=== Section Start ===

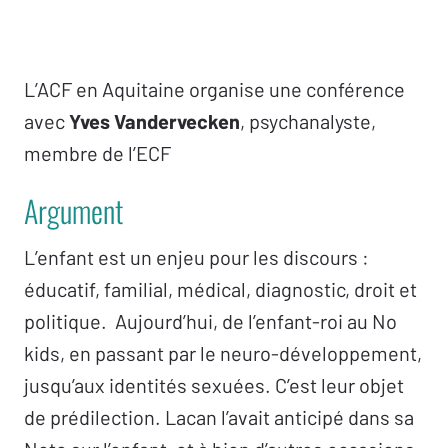
L’ACF en Aquitaine organise une conférence
avec
Yves Vandervecken
, psychanalyste,
membre de l’ECF
Argument
L’enfant est un enjeu pour les discours :
éducatif, familial, médical, diagnostic, droit et
politique. Aujourd’hui, de l’enfant-roi au No
kids, en passant par le neuro-développement,
jusqu’aux identités sexuées. C’est leur objet
de prédilection. Lacan l’avait anticipé dans sa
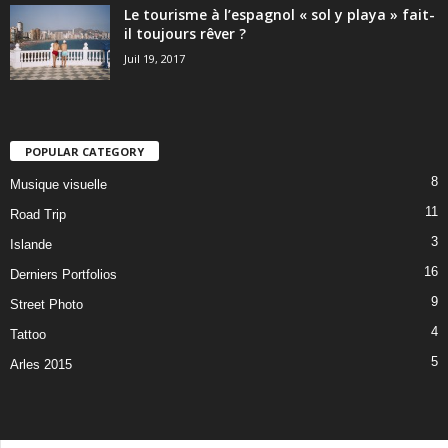
Le tourisme à l’espagnol « sol y playa » fait-
il toujours rêver ?
Juil 19, 2017
POPULAR CATEGORY
8
Musique visuelle
11
Road Trip
3
Islande
16
Derniers Portfolios
9
Street Photo
4
Tattoo
5
Arles 2015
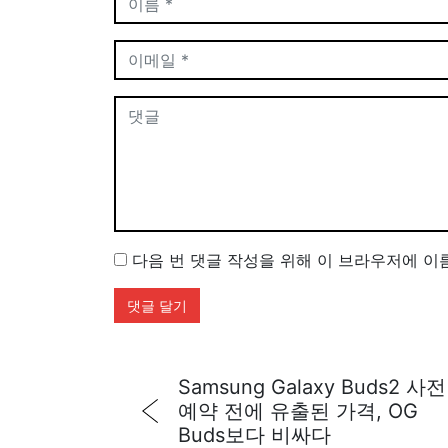
다음 번 댓글 작성을 위해 이 브라우저에 이
Samsung Galaxy Buds2 사전
예약 전에 유출된 가격, OG
Buds보다 비싸다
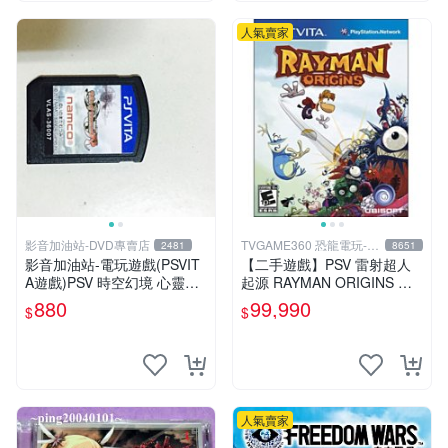
人氣賣家
影音加油站-DVD專賣店
TVGAME360 恐龍電玩-台
2481
8651
中店
影音加油站-電玩遊戲(PSVIT
【二手遊戲】PSV 雷射超人
A遊戲)PSV 時空幻境 心靈傳
起源 RAYMAN ORIGINS 英
奇 R 日版/直購價880元/下標
文版【台中恐龍電玩】
880
99,990
$
$
就賣
人氣賣家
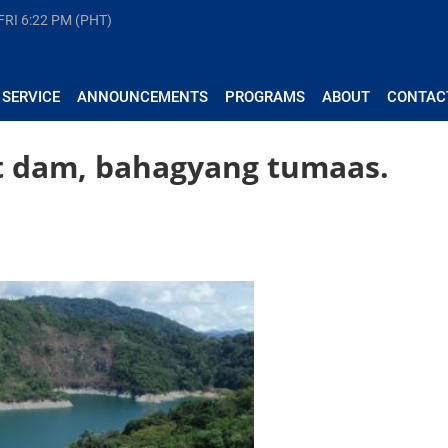
FRI
6:22 PM (PHT)
 SERVICE
ANNOUNCEMENTS
PROGRAMS
ABOUT
CONTAC
at dam, bahagyang tumaas.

=== Section End ===

TASK GOAL
Retype the records exactly. Any image in them should not appear in what you write.

SOLUTION
L’ACF en Aquitaine organise une conférence
avec
Yves Vandervecken
, psychanalyste,
membre de l’ECF
Argument
L’enfant est un enjeu pour les discours :
éducatif, familial, médical, diagnostic, droit et
politique. Aujourd’hui, de l’enfant-roi au No
kids, en passant par le neuro-développement,
jusqu’aux identités sexuées. C’est leur objet
de prédilection. Lacan l’avait anticipé dans sa
Le tourisme à l’espagnol « sol y playa » fait-
il toujours rêver ?
Juil 19, 2017
POPULAR CATEGORY
8
Musique visuelle
11
Road Trip
3
Islande
16
Derniers Portfolios
9
Street Photo
4
Tattoo
5
Arles 2015
다음 번 댓글 작성을 위해 이 브라우저에 이
Samsung Galaxy Buds2 사전
예약 전에 유출된 가격, OG
Buds보다 비싸다
人氣賣家
影音加油站-DVD專賣店
TVGAME360 恐龍電玩-台
2481
8651
中店
影音加油站-電玩遊戲(PSVIT
【二手遊戲】PSV 雷射超人
A遊戲)PSV 時空幻境 心靈傳
起源 RAYMAN ORIGINS 英
奇 R 日版/直購價880元/下標
文版【台中恐龍電玩】
880
99,990
$
$
就賣
人氣賣家
FRI
6:22 PM (PHT)
 SERVICE
ANNOUNCEMENTS
PROGRAMS
ABOUT
CONTAC
at dam, bahagyang tumaas.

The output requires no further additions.